» **WORK ORDER**:
Below is a listing; transcribe it exactly but without any images.

--

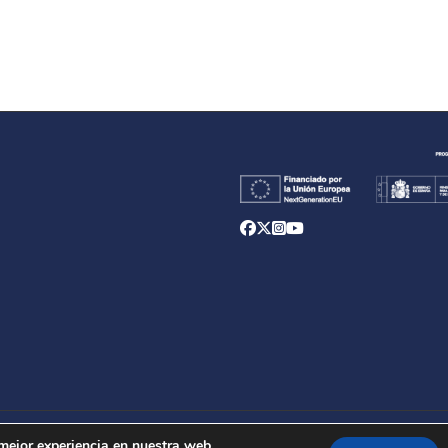
d
 mejor experiencia en nuestra web.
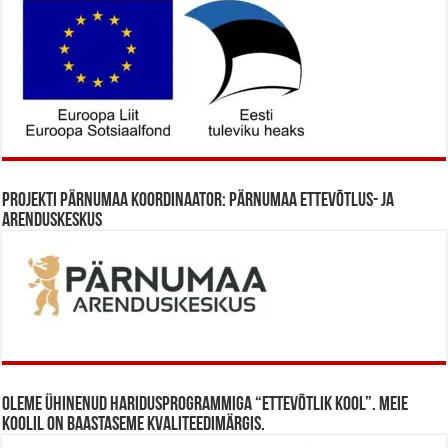
Projekti Pärnumaa koordinaator: Pärnumaa Ettevõtlus- ja
Arenduskeskus
Oleme ühinenud haridusprogrammiga “Ettevõtlik Kool”. Meie
koolil on baastaseme kvaliteedimärgis.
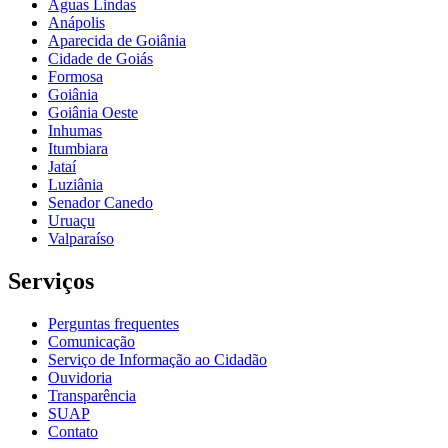
Águas Lindas
Anápolis
Aparecida de Goiânia
Cidade de Goiás
Formosa
Goiânia
Goiânia Oeste
Inhumas
Itumbiara
Jataí
Luziânia
Senador Canedo
Uruaçu
Valparaíso
Serviços
Perguntas frequentes
Comunicação
Serviço de Informação ao Cidadão
Ouvidoria
Transparência
SUAP
Contato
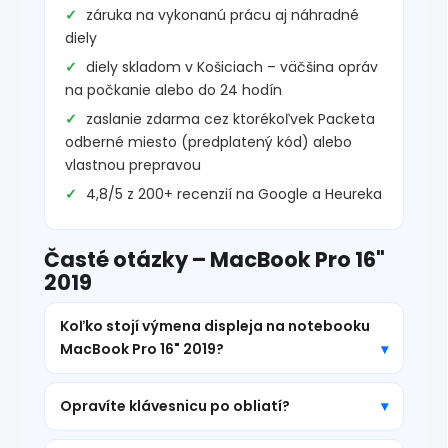
záruka na vykonanú prácu aj náhradné
diely
diely skladom v Košiciach – väčšina opráv
na počkanie alebo do 24 hodín
zaslanie zdarma cez ktorékoľvek Packeta
odberné miesto (predplatený kód) alebo
vlastnou prepravou
4,8/5 z 200+ recenzií na Google a Heureka
Časté otázky – MacBook Pro 16"
2019
Koľko stojí výmena displeja na notebooku
MacBook Pro 16" 2019?
Opravíte klávesnicu po obliatí?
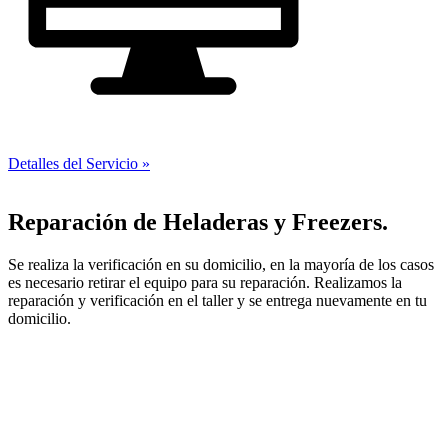
Detalles del Servicio »
Reparación de Heladeras y Freezers.
Se realiza la verificación en su domicilio, en la mayoría de los casos
es necesario retirar el equipo para su reparación. Realizamos la
reparación y verificación en el taller y se entrega nuevamente en tu
domicilio.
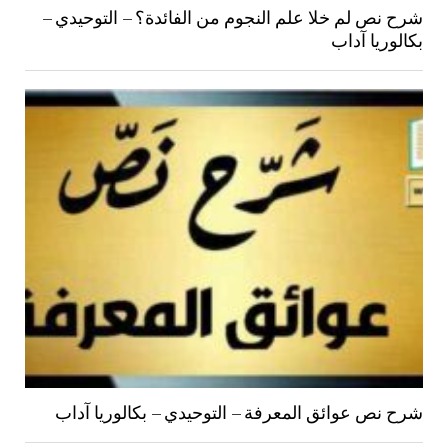
شرح نص لم خلا علم النجوم من الفائدة؟ – التوحيدي –
بكالوريا آداب
شرح نص عوائق المعرفة – التوحيدي – بكالوريا آداب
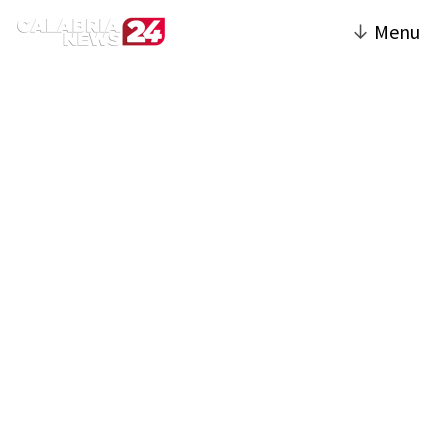
↓
Menu
Catanzaro | Calabria
News 24
La sezione Catanzaro del sito è dedicata
alla città capoluogo della Calabria, offrendo
notizie e approfondimenti sugli eventi locali,
la vita cittadina e le iniziative culturali.
Vengono trattati temi di cronaca, politica,
economia e società, con un'attenzione
particolare agli sviluppi che interessano i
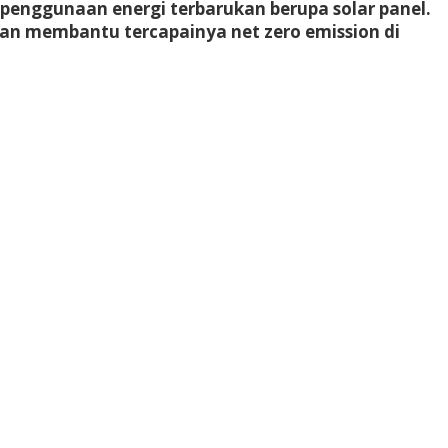
 penggunaan energi terbarukan berupa solar panel.
an membantu tercapainya net zero emission di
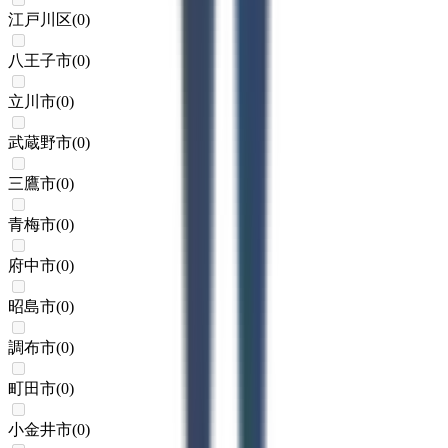
江戸川区
(
0
)
八王子市
(
0
)
立川市
(
0
)
武蔵野市
(
0
)
三鷹市
(
0
)
青梅市
(
0
)
府中市
(
0
)
昭島市
(
0
)
調布市
(
0
)
町田市
(
0
)
小金井市
(
0
)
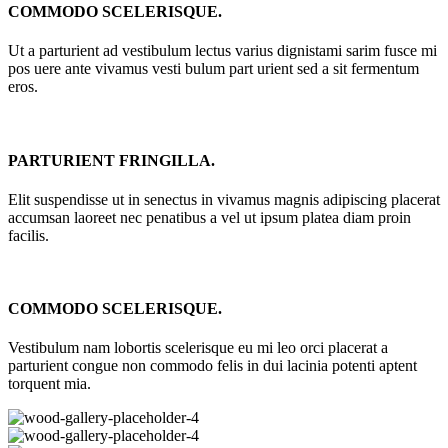
COMMODO SCELERISQUE.
Ut a parturient ad vestibulum lectus varius dignistami sarim fusce mi
pos uere ante vivamus vesti bulum part urient sed a sit fermentum
eros.
PARTURIENT FRINGILLA.
Elit suspendisse ut in senectus in vivamus magnis adipiscing placerat
accumsan laoreet nec penatibus a vel ut ipsum platea diam proin
facilis.
COMMODO SCELERISQUE.
Vestibulum nam lobortis scelerisque eu mi leo orci placerat a
parturient congue non commodo felis in dui lacinia potenti aptent
torquent mia.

--

» **ANSWER SECTION**:
d
 mejor experiencia en nuestra web.
Projekti Pärnumaa koordinaator: Pärnumaa Ettevõtlus- ja
Arenduskeskus
Oleme ühinenud haridusprogrammiga “Ettevõtlik Kool”. Meie
koolil on baastaseme kvaliteedimärgis.
Águas Lindas
Anápolis
Aparecida de Goiânia
Cidade de Goiás
Formosa
Goiânia
Goiânia Oeste
Inhumas
Itumbiara
Jataí
Luziânia
Senador Canedo
Uruaçu
Valparaíso
Serviços
Perguntas frequentes
Comunicação
Serviço de Informação ao Cidadão
Ouvidoria
Transparência
SUAP
Contato
záruka na vykonanú prácu aj náhradné
diely
diely skladom v Košiciach – väčšina opráv
na počkanie alebo do 24 hodín
zaslanie zdarma cez ktorékoľvek Packeta
odberné miesto (predplatený kód) alebo
vlastnou prepravou
4,8/5 z 200+ recenzií na Google a Heureka
Časté otázky – MacBook Pro 16"
2019
Koľko stojí výmena displeja na notebooku
MacBook Pro 16" 2019?
Opravíte klávesnicu po obliatí?
Detalles del Servicio »
Reparación de Heladeras y Freezers.
Se realiza la verificación en su domicilio, en la mayoría de los casos
es necesario retirar el equipo para su reparación. Realizamos la
reparación y verificación en el taller y se entrega nuevamente en tu
domicilio.
شرح نص لم خلا علم النجوم من الفائدة؟ – التوحيدي –
بكالوريا آداب
شرح نص عوائق المعرفة – التوحيدي – بكالوريا آداب
↓
Menu
Catanzaro | Calabria
News 24
La sezione Catanzaro del sito è dedicata
alla città capoluogo della Calabria, offrendo
notizie e approfondimenti sugli eventi locali,
la vita cittadina e le iniziative culturali.
Vengono trattati temi di cronaca, politica,
economia e società, con un'attenzione
particolare agli sviluppi che interessano i
 penggunaan energi terbarukan berupa solar panel.
an membantu tercapainya net zero emission di
江戸川区
(
0
)
八王子市
(
0
)
立川市
(
0
)
武蔵野市
(
0
)
三鷹市
(
0
)
青梅市
(
0
)
府中市
(
0
)
昭島市
(
0
)
調布市
(
0
)
町田市
(
0
)
小金井市
(
0
)
COMMODO SCELERISQUE.
Ut a parturient ad vestibulum lectus varius dignistami sarim fusce mi
pos uere ante vivamus vesti bulum part urient sed a sit fermentum
eros.
PARTURIENT FRINGILLA.
Elit suspendisse ut in senectus in vivamus magnis adipiscing placerat
accumsan laoreet nec penatibus a vel ut ipsum platea diam proin
facilis.
COMMODO SCELERISQUE.
Vestibulum nam lobortis scelerisque eu mi leo orci placerat a
parturient congue non commodo felis in dui lacinia potenti aptent
torquent mia.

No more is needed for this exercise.